9. Let her house get as stale as week-old bread, and took a $75,000 hit because of it.
And $75,000 is a lot of money.
Let's finish with a flourish, with an example of seller wrongheadedness without parallel in my experience, although it typifies the need some sellers have to be their own worst enemy and make work for plaintiff's attorneys.
Late last year I had some buyers interested in a house with an unpermitted addition. In some neighborhoods it's not all that unusual to find an extra one, two or three bedrooms that no building inspector ever blessed, with maybe a couple of "bonus" bathrooms thrown in, but in this neighborhood it is unusual, which sets this house apart and not in a good way.
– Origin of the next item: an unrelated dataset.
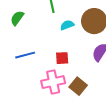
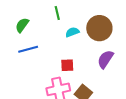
blue line: (25, 55) -> (28, 49), moved

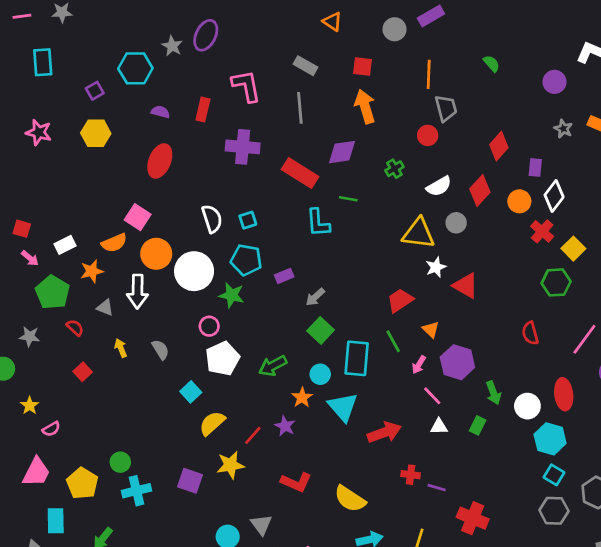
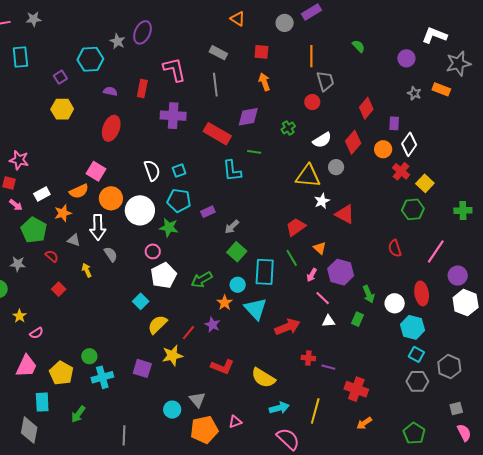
orange arrow: (365, 106) -> (264, 82), size x0.7
pink star: (39, 132) -> (19, 160), moved
gray semicircle: (160, 350) -> (111, 254), moved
It's listed as available but I call the listing agent anyway, so my clients and I don't spend three hours writing an offer on a house that sold two days ago. She says, "No, we're not taking offers. We're in contract, but we're waiting for the buyers to sign the seller's addendum." This makes about as much sense as it sounds—you can't sorta kinda be in contract, you're either in contract or you're not, and if you just got in contract, you're not already waiting for someone to sign an addendum before you move forward, and if you're not in contract, you're still taking offers—but I assume that something got lost in translation, that when she says "addendum" she means "counter". Yes, I reason, the seller and buyers must still be negotiating the terms of the contract, but the listing agent thinks they're so close that it's a done deal. But it's not, which is why she hasn't changed the status from active to pending sale. Not a great decision, but one I can see an agent making.
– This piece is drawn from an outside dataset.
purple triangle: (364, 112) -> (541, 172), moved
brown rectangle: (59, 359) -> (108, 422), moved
At this point I should have quit making excuses for the listing agent and sat down with my buyers to write an offer on the house, because she'd have to submit it to her seller, whether the house was in contract or not. I did that once, after weeks of getting the run-around, and it turned out that the house was in contract and had been for three weeks, all the while showing as active on the MLS because someone's assistant had supposedly "pressed the wrong button". My manager got a nice and very long apology from her manager, and the apology I was supposed to get from the agent was probably that hang-up I got later that afternoon.
But I don't write the offer. Instead, I say I'll call back in a day or two to see if the buyers and seller have had a meeting of the minds. I do, and this time I guess I'm feeling less open to goofy stories and press the agent hard. And find out that when she said "addendum" she meant "addendum". Seller and Buyers are in contract, but Seller isn't convinced. Stricken with remorse over the "overly generous" terms he's agreed to, Seller is demanding that Buyers sign an addendum removing their inspection contingency—after all, Seller had given Buyers his own inspections—after contractually agreeing to let Buyers have an inspection contingency! In writing, for all the world to see! And a good third of the house—the best third of the house—is illegal!
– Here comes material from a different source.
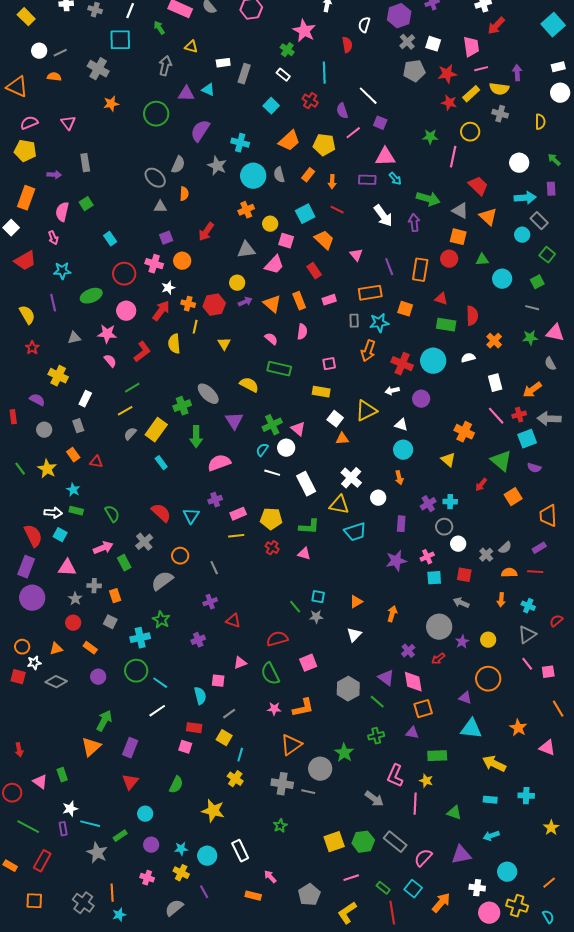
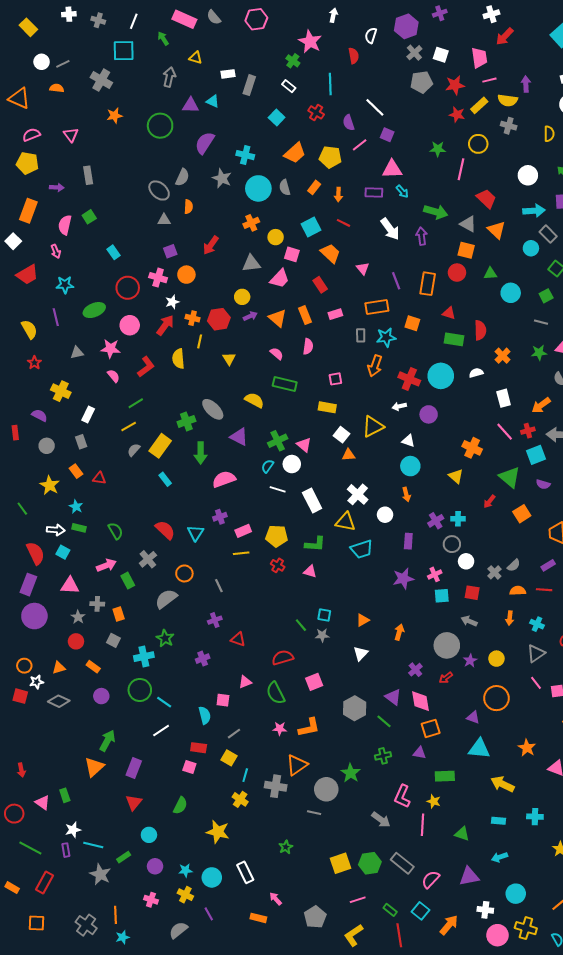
purple triangle: (234, 421) -> (239, 437), turned -30
green line: (20, 469) -> (22, 509), moved
gray cross: (282, 784) -> (276, 786), moved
Whoa Nelly! Can you spell lawsuit? There isn't a judge or jury in the world—except apparently in Alabama, where a recent court decision makes it okay for sellers to lie to buyers ("certain conditions apply", as they say)—that would find in favor of Seller, and most would want to hang him. Say! Did you know that fifty-three years ago I was living in Alabama? In a trailer park? Next to a cotton field? And saying things like "Ah reckon ah'll go down to the crick"?
So what mistakes has this seller made?
10. Decided that he's the boy who can pull a fast one and get away with it.
I have to say it's not a mistake you run across all that often, but when you do, just hope you're not in Alabama.